#### [How to complete this task]
Where the records below show a line containing "Top (129, 675)", start copying; end with the line containing "Home (387, 39)", and copy it too.

........

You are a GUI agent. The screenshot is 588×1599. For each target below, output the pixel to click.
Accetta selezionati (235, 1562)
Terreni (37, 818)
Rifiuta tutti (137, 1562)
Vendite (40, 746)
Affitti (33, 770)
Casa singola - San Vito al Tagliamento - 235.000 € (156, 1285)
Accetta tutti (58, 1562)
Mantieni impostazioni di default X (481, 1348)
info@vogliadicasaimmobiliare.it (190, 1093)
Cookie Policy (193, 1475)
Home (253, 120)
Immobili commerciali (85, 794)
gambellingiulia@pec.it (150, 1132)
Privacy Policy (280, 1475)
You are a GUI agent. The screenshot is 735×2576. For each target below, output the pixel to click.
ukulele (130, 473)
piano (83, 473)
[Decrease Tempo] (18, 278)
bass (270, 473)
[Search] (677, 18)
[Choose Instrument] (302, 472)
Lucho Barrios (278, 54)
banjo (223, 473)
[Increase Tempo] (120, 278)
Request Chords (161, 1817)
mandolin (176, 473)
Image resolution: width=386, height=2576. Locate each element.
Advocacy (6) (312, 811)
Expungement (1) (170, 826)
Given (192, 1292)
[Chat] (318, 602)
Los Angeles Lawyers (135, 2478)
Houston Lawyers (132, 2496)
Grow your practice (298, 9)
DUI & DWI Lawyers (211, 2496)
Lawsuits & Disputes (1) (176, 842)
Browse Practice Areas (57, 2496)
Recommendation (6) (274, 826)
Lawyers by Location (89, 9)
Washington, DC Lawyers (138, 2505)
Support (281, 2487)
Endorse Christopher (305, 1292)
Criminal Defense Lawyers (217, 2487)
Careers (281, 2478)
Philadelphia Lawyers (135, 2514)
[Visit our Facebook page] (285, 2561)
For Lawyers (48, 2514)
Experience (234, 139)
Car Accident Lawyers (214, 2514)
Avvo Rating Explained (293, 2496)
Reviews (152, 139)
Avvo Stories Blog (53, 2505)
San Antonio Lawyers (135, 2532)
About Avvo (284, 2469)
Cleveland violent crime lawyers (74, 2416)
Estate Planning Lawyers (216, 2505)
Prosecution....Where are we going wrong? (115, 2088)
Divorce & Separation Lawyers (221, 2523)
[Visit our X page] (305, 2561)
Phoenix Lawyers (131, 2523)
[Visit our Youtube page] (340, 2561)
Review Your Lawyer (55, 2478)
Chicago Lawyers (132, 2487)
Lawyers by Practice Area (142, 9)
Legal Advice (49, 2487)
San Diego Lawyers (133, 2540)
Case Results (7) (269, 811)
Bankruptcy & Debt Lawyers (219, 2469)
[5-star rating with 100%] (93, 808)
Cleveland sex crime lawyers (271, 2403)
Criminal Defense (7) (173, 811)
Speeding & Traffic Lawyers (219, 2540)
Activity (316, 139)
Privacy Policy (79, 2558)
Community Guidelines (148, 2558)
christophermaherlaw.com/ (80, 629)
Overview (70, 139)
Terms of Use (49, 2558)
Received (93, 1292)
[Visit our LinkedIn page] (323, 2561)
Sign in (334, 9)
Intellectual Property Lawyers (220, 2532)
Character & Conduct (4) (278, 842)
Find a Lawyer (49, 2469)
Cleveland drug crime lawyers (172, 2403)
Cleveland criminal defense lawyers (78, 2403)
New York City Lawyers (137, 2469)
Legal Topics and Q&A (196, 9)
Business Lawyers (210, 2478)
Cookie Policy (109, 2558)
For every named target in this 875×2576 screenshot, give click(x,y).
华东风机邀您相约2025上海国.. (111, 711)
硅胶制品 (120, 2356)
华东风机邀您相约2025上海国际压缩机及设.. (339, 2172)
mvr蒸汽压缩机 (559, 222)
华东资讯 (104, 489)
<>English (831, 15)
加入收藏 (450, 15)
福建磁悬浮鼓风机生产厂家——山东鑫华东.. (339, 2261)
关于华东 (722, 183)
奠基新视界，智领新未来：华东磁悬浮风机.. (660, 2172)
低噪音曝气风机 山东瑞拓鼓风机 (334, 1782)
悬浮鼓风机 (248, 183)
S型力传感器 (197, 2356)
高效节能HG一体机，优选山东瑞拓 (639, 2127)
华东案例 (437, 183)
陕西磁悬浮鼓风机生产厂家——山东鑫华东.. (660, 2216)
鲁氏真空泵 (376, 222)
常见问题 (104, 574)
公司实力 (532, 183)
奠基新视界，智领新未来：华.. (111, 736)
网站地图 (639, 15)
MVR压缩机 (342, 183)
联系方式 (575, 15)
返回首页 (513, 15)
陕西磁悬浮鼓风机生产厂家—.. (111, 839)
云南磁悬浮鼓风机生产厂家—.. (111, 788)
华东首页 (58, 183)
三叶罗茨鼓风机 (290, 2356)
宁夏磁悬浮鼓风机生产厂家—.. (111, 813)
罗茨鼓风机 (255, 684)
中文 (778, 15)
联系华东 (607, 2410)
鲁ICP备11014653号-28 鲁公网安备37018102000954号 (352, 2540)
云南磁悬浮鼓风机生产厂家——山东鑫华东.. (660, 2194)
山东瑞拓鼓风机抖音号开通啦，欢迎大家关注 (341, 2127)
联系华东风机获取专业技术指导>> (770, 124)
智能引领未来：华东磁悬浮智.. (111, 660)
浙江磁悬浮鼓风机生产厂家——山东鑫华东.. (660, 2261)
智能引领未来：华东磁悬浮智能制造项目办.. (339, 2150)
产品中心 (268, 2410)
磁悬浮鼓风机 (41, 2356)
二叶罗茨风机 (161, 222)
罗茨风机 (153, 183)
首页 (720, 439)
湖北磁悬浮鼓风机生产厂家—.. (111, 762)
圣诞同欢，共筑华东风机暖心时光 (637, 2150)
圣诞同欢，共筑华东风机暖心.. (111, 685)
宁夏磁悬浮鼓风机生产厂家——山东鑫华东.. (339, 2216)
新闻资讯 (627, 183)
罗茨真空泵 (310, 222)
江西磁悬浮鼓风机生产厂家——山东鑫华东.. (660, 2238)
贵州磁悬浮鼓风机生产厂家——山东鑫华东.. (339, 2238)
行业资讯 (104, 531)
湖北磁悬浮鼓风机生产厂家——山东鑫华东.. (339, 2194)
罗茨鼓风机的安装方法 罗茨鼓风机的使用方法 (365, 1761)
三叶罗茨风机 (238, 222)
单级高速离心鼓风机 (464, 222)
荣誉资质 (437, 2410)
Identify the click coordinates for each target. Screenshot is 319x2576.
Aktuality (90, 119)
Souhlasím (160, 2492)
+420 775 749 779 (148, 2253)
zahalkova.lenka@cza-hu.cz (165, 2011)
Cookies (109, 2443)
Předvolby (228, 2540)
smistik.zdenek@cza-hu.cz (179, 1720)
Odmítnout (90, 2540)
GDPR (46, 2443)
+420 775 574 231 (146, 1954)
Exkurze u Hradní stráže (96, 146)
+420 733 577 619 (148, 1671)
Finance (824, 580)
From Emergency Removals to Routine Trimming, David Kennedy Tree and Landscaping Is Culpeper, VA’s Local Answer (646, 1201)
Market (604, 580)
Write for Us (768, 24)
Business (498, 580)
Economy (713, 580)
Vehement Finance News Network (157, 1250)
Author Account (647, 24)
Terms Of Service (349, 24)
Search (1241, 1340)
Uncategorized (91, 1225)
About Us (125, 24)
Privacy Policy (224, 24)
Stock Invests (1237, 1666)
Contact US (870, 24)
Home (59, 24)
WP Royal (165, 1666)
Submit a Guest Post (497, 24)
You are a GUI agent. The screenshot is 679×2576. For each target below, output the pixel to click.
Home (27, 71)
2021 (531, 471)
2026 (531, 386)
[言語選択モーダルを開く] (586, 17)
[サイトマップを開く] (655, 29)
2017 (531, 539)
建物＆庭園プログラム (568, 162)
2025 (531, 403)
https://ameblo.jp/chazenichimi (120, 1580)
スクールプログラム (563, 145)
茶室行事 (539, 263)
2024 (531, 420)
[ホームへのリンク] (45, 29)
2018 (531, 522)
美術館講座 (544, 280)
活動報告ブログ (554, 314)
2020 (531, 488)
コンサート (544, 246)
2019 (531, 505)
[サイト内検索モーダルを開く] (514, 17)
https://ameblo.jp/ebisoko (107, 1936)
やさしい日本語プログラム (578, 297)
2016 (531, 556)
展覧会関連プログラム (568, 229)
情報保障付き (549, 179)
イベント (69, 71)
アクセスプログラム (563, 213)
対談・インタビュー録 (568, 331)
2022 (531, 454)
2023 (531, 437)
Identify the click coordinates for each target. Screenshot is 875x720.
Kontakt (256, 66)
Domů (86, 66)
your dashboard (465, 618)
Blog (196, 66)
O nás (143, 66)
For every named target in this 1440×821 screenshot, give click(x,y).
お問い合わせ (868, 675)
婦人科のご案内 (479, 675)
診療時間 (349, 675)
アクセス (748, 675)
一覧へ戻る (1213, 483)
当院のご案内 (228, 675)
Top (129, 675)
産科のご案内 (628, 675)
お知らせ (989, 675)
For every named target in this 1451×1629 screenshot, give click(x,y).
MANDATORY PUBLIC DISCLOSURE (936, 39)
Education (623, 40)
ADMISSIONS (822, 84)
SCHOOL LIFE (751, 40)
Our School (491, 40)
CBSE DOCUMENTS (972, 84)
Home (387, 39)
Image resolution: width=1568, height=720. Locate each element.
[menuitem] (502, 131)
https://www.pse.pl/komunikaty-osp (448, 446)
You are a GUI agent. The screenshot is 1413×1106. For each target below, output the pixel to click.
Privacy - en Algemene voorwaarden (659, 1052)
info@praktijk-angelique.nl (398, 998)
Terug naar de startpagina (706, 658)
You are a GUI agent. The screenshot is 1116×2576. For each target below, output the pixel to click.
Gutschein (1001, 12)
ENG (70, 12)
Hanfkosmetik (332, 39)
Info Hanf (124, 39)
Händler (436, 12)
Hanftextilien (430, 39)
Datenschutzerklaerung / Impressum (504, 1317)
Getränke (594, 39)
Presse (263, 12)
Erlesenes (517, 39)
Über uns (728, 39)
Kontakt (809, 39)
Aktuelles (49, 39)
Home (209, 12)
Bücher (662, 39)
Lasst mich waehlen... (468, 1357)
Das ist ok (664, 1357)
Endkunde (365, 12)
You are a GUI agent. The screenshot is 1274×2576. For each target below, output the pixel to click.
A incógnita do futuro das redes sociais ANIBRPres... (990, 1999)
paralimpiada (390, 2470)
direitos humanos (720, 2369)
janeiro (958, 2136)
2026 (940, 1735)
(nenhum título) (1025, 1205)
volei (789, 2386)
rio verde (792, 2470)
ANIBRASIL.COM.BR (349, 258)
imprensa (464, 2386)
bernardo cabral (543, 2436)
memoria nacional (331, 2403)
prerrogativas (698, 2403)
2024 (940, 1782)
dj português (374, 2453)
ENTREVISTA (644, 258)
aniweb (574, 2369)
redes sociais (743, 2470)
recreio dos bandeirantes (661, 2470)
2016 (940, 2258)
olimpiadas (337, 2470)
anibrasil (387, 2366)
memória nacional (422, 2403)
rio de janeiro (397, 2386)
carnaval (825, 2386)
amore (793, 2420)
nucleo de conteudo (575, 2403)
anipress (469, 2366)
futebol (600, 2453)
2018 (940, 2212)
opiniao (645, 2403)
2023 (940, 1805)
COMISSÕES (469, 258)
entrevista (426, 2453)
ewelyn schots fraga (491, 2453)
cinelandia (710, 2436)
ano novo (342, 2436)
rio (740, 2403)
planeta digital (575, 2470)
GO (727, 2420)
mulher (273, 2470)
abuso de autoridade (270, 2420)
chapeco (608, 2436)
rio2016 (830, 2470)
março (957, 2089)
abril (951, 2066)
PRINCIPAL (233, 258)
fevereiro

........

#### [Your solution]
Top (129, 675)
産科のご案内 (628, 675)
お知らせ (989, 675)
For every named target in this 1451×1629 screenshot, give click(x,y).
MANDATORY PUBLIC DISCLOSURE (936, 39)
Education (623, 40)
ADMISSIONS (822, 84)
SCHOOL LIFE (751, 40)
Our School (491, 40)
CBSE DOCUMENTS (972, 84)
Home (387, 39)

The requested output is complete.